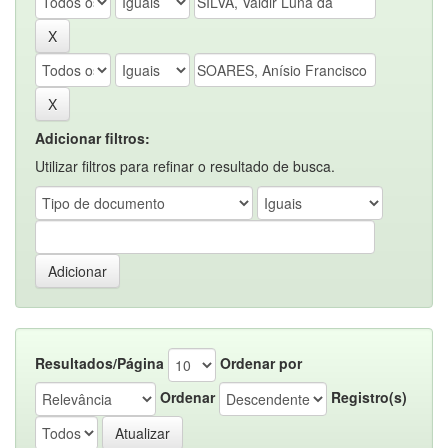
Adicionar filtros:
Utilizar filtros para refinar o resultado de busca.
Resultados/Página
Ordenar por
Ordenar
Registro(s)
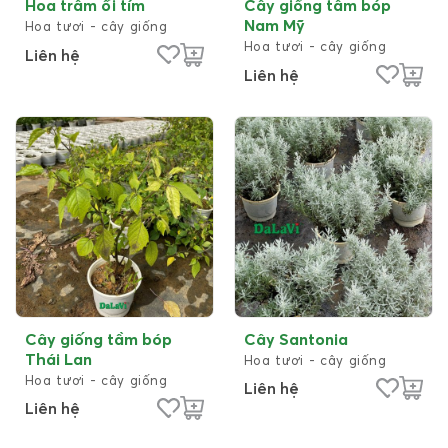
Hoa trâm ổi tím
Cây giống tầm bóp
Nam Mỹ
Hoa tươi - cây giống
Hoa tươi - cây giống
Liên hệ
Liên hệ
Cây giống tầm bóp
Cây Santonia
Thái Lan
Hoa tươi - cây giống
Hoa tươi - cây giống
Liên hệ
Liên hệ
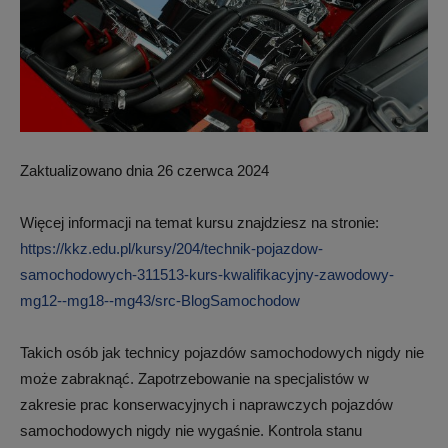
Zaktualizowano dnia 26 czerwca 2024
Więcej informacji na temat kursu znajdziesz na stronie:
https://kkz.edu.pl/kursy/204/technik-pojazdow-
samochodowych-311513-kurs-kwalifikacyjny-zawodowy-
mg12--mg18--mg43/src-BlogSamochodow
Takich osób jak technicy pojazdów samochodowych nigdy nie
może zabraknąć. Zapotrzebowanie na specjalistów w
zakresie prac konserwacyjnych i naprawczych pojazdów
samochodowych nigdy nie wygaśnie. Kontrola stanu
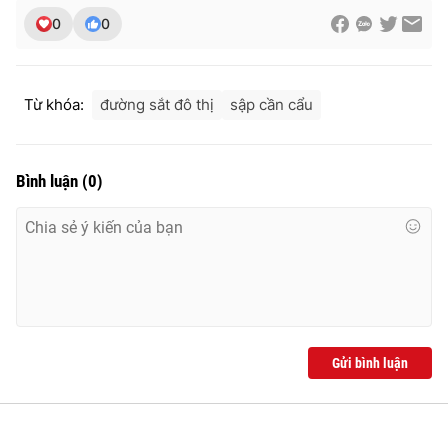
0
0
THỜI BÁO VTV
Từ khóa:
đường sắt đô thị
sập cần cẩu
Bình luận
(
0
)
Theo dõi báo trên
Cơ quan chủ quản:
Đài Truyền hình Việt Nam
Cơ quan báo chí:
Thời báo VTV
Giấy phép hoạt động báo in và báo điện tử số 483/GP-BTTTT
cấp ngày 29/12/2023
Tổng Biên tập:
Vũ Thanh Thủy
Gửi bình luận
Phó Tổng Biên tập:
Nguyễn Thị Mỹ Hạnh, Phạm Quốc Thắng,
Nguyễn Trọng Ninh
Tổng đài VTV:
024.38 355 931 - 024.38 355 932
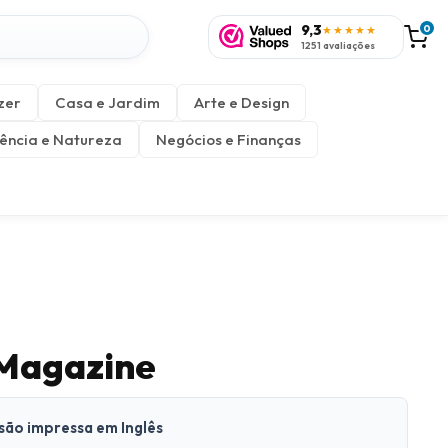
9,3
0
★★★★★
1251 avaliações
zer
Casa e Jardim
Arte e Design
ência e Natureza
Negócios e Finanças
 Magazine
rsão impressa em Inglês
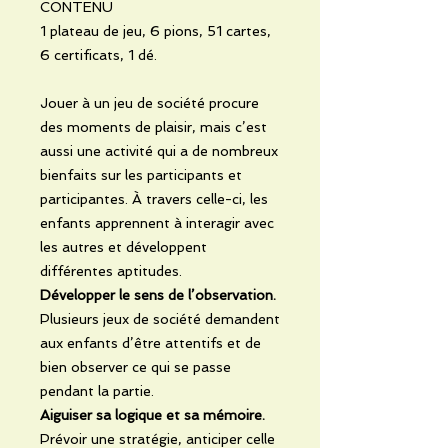
CONTENU
1 plateau de jeu, 6 pions, 51 cartes,
6 certificats, 1 dé.
Jouer à un jeu de société procure
des moments de plaisir, mais c’est
aussi une activité qui a de nombreux
bienfaits sur les participants et
participantes. À travers celle-ci, les
enfants apprennent à interagir avec
les autres et développent
différentes aptitudes.
Développer le sens de l’observation.
Plusieurs jeux de société demandent
aux enfants d’être attentifs et de
bien observer ce qui se passe
pendant la partie.
Aiguiser sa logique et sa mémoire.
Prévoir une stratégie, anticiper celle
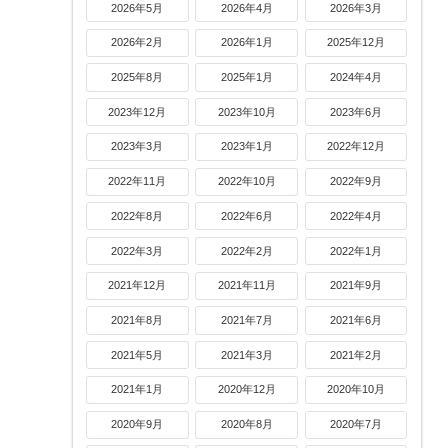
2026年5月
2026年4月
2026年3月
2026年2月
2026年1月
2025年12月
2025年8月
2025年1月
2024年4月
2023年12月
2023年10月
2023年6月
2023年3月
2023年1月
2022年12月
2022年11月
2022年10月
2022年9月
2022年8月
2022年6月
2022年4月
2022年3月
2022年2月
2022年1月
2021年12月
2021年11月
2021年9月
2021年8月
2021年7月
2021年6月
2021年5月
2021年3月
2021年2月
2021年1月
2020年12月
2020年10月
2020年9月
2020年8月
2020年7月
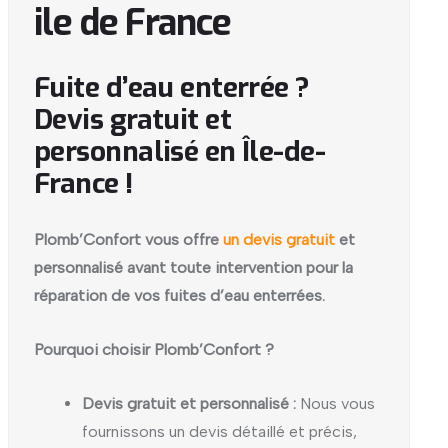
ile de France
Fuite d’eau enterrée ?
Devis gratuit et
personnalisé en Île-de-
France !
Plomb’Confort vous offre
un devis gratuit
et
personnalisé avant toute intervention pour la
réparation de vos fuites d’eau enterrées.
Pourquoi choisir Plomb’Confort ?
Devis gratuit et personnalisé :
Nous vous
fournissons un devis détaillé et précis,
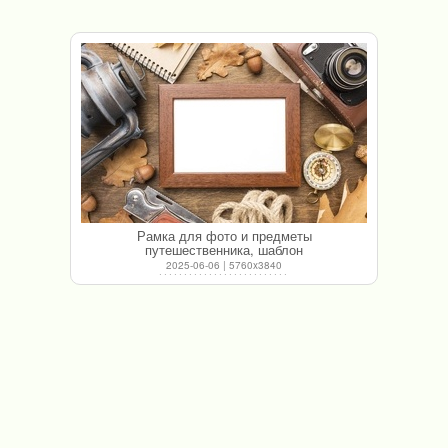
Рамка для фото и предметы
путешественника, шаблон
2025-06-06 | 5760x3840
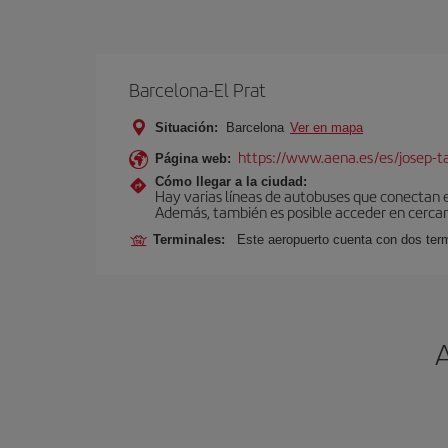
Barcelona-El Prat
Situación:
Barcelona
Ver en mapa
https://www.aena.es/es/josep-ta
Página web:
Cómo llegar a la ciudad:
Hay varias líneas de autobuses que conectan 
Además, también es posible acceder en cercan
Terminales:
Este aeropuerto cuenta con dos termi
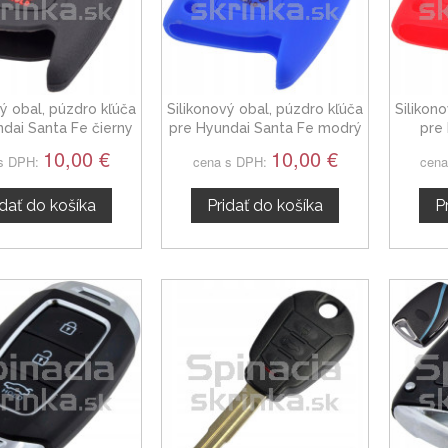
vý obal, púzdro kľúča
Silikonový obal, púzdro kľúča
Silikon
dai Santa Fe čierny
pre Hyundai Santa Fe modrý
pre
3-tlačidla
če
10,00 €
10,00 €
s DPH:
cena s DPH:
cena
idať do košíka
Pridať do košíka
P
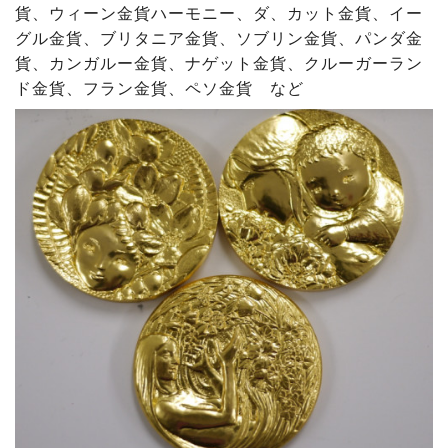
貨、ウィーン金貨ハーモニー、ダ、カット金貨、イー
グル金貨、ブリタニア金貨、ソブリン金貨、パンダ金
貨、カンガルー金貨、ナゲット金貨、クルーガーラン
ド金貨、フラン金貨、ペソ金貨 など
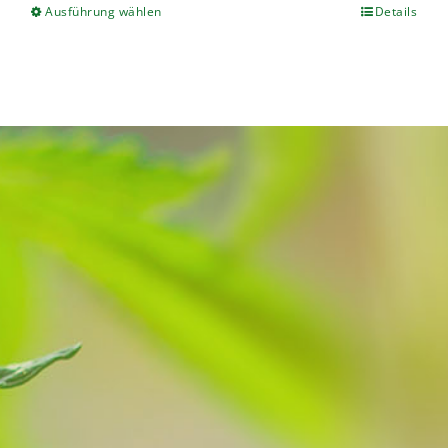
Ausführung wählen
Details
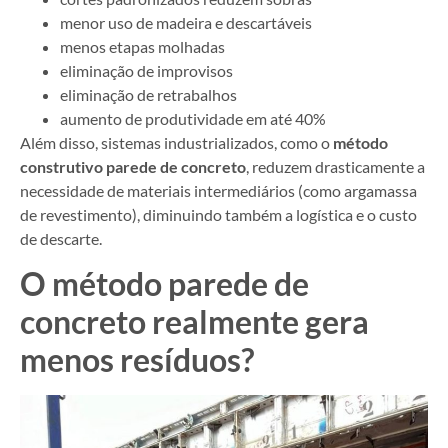
menor uso de madeira e descartáveis
menos etapas molhadas
eliminação de improvisos
eliminação de retrabalhos
aumento de produtividade em até 40%
Além disso, sistemas industrializados, como o
método
construtivo parede de concreto
, reduzem drasticamente a
necessidade de materiais intermediários (como argamassa
de revestimento), diminuindo também a logística e o custo
de descarte.
O método parede de
concreto realmente gera
menos resíduos?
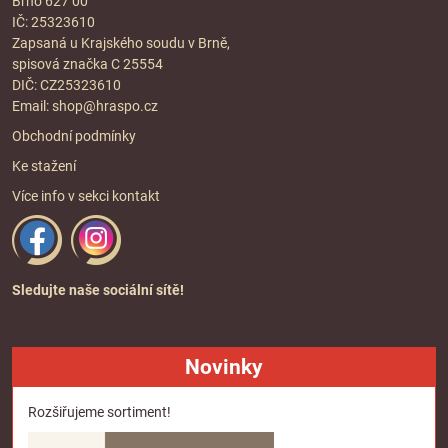
Brno 627 00
IČ: 25323610
Zapsaná u Krajského soudu v Brně,
spisová značka C 25554
DIČ: CZ25323610
Email:
shop@hraspo.cz
Obchodní podmínky
Ke stažení
Více info v sekci
kontakt
Sledujte naše sociální sítě!
Novinky
Rozšiřujeme sortiment!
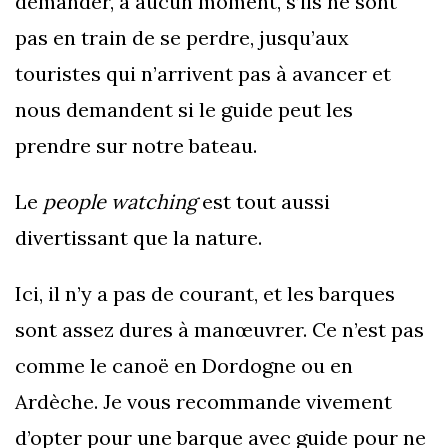
demander, à aucun moment, s’ils ne sont
pas en train de se perdre, jusqu’aux
touristes qui n’arrivent pas à avancer et
nous demandent si le guide peut les
prendre sur notre bateau.
Le
people watching
est tout aussi
divertissant que la nature.
Ici, il n’y a pas de courant, et les barques
sont assez dures à manœuvrer. Ce n’est pas
comme le canoë en Dordogne ou en
Ardèche. Je vous recommande vivement
d’opter pour une barque avec guide pour ne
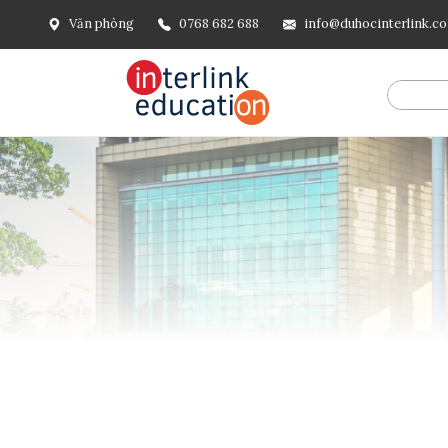
Văn phòng
0768 682 688
info@duhocinterlink.c
@include('frontend.layouts.schema-org', [ 'type' => 'Breadcru
url('/'), ], [ '@type' => 'ListItem', 'position' => 2, 'name' =
=> url()->current(), ], ], ], ])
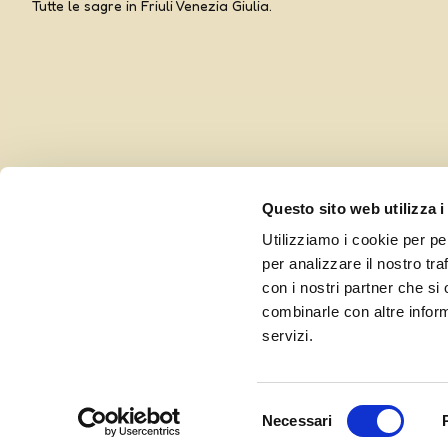
Tutte le sagre in Friuli Venezia Giulia.
Questo sito web utilizza i
Utilizziamo i cookie per pe
per analizzare il nostro tra
con i nostri partner che si
combinarle con altre inform
Curato da UOLLI, con l’amorevole complicità di
Ensoul
servizi.
Selezione
Necessari
del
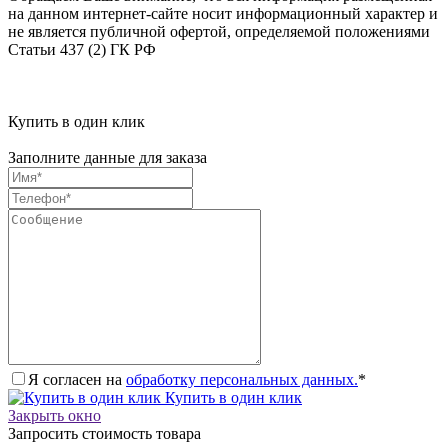
на данном интернет-сайте носит информационный характер и
не является публичной офертой, определяемой положениями
Статьи 437 (2) ГК РФ
Купить в один клик
Заполните данные для заказа
Я согласен на
обработку персональных данных.
*
Купить в один клик
Закрыть окно
Запросить стоимость товара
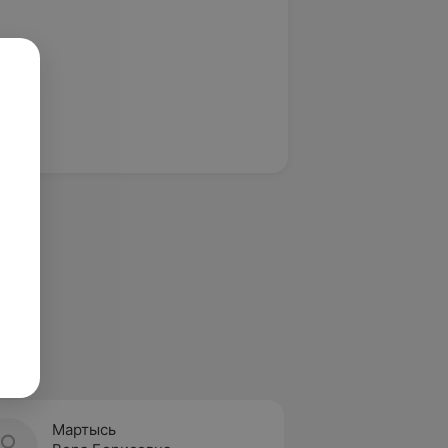
Мартысь
Мех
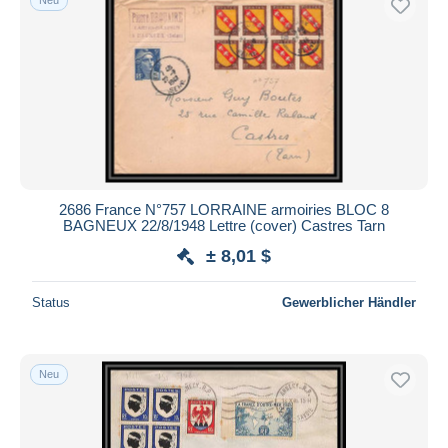
2686 France N°757 LORRAINE armoiries BLOC 8
BAGNEUX 22/8/1948 Lettre (cover) Castres Tarn
± 8,01 $
Status
Gewerblicher Händler
Neu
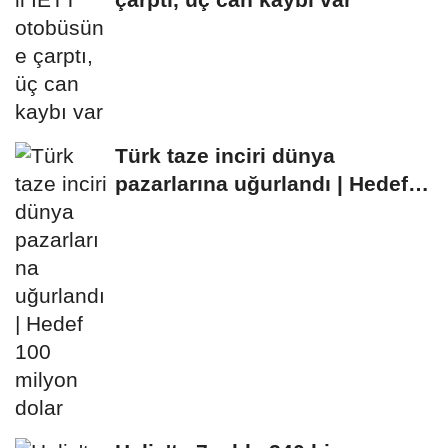
Türk taze inciri dünya
pazarlarına uğurlandı | Hedef
100 milyon dolar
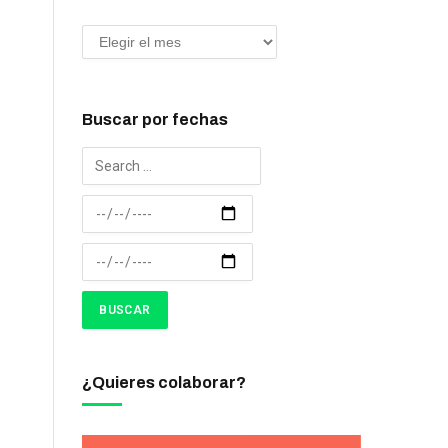
Buscar por fechas
¿Quieres colaborar?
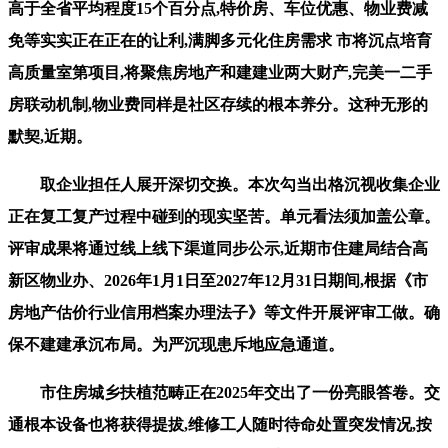
高于全省平均程度15个百分点,特价房、车位优惠、物业费减
免等实实正在正在的让利,满脚多元化住房需求 市将沉点培育
高质量室第项目,将聚焦房地产和建建业两大财产,完美一二手
房联动机制,物业费同样是社区存续的根本养分。这种无形的
默契,近期。
取企业担任人展开深切交换。本次勾当出格沉视收集企业
正在复工复产过程中碰到的现实坚苦。单元看法须加盖公章。
评审成果将通过线上线下渠道同步公示,近期市住建局结合高
新区物业办、2026年1月1日至2027年12月31日期间,根据《市
房地产估价行业信用档案办理法子》等文件开展评审工做。确
保不建建承沉布局。为严沉现患斥地应急通道。
市住房城乡扶植范畴正在2025年交出了一份亮眼答卷。交
通根本设备也将获得提拔,维修工人随时待命处置突发情况,按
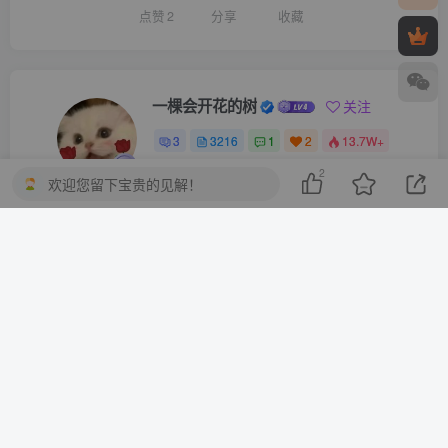
点赞
2
分享
收藏
一棵会开花的树
关注
3
3216
1
2
13.7W+
这家伙很懒，什么都没有写...
2
欢迎您留下宝贵的见解！
10分钟一篇爆文，百分百 AI率=0，用deepseek轻松玩转公众号爆文项目
2023-2025淘宝店群运营，涵盖C店/天猫店群两大赛道，帮你掌握全周期运营打法
上一篇
下一篇
得物0成本起号快速变现，可
【最新】淘宝无人直播带
批量矩阵，小白也能月入6k
货，独家技术，日入几张，
不违规不封号，操作简单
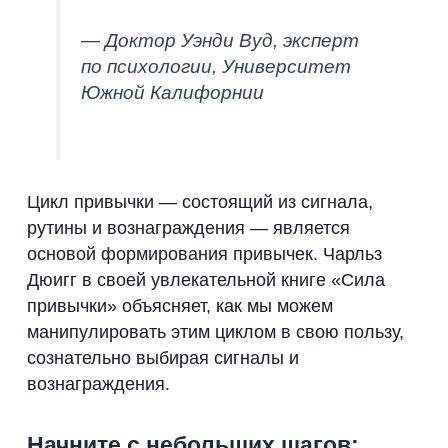
— Доктор Уэнди Вуд, эксперт
по психологии, Университет
Южной Калифорнии
Цикл привычки — состоящий из сигнала,
рутины и вознаграждения — является
основой формирования привычек. Чарльз
Дюигг в своей увлекательной книге «Сила
привычки» объясняет, как мы можем
манипулировать этим циклом в свою пользу,
сознательно выбирая сигналы и
вознаграждения.
Начните с небольших шагов:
————
§ **The problem**
Give exactly the lines above that run from the line with "aussi une activité qui a de nombreux" to the line with "fournissons un devis", both included, leaving every picture out.

§ **Exercise output**
aussi une activité qui a de nombreux
bienfaits sur les participants et
participantes. À travers celle-ci, les
enfants apprennent à interagir avec
les autres et développent
différentes aptitudes.
Développer le sens de l’observation.
Plusieurs jeux de société demandent
aux enfants d’être attentifs et de
bien observer ce qui se passe
pendant la partie.
Aiguiser sa logique et sa mémoire.
Prévoir une stratégie, anticiper celle
2026年5月
2026年4月
2026年3月
2026年2月
2026年1月
2025年12月
2025年8月
2025年1月
2024年4月
2023年12月
2023年10月
2023年6月
2023年3月
2023年1月
2022年12月
2022年11月
2022年10月
2022年9月
2022年8月
2022年6月
2022年4月
2022年3月
2022年2月
2022年1月
2021年12月
2021年11月
2021年9月
2021年8月
2021年7月
2021年6月
2021年5月
2021年3月
2021年2月
2021年1月
2020年12月
2020年10月
2020年9月
2020年8月
2020年7月
ile de France
Fuite d’eau enterrée ?
Devis gratuit et
personnalisé en Île-de-
France !
Plomb’Confort vous offre
un devis gratuit
et
personnalisé avant toute intervention pour la
réparation de vos fuites d’eau enterrées.
Pourquoi choisir Plomb’Confort ?
Devis gratuit et personnalisé :
Nous vous
fournissons un devis détaillé et précis,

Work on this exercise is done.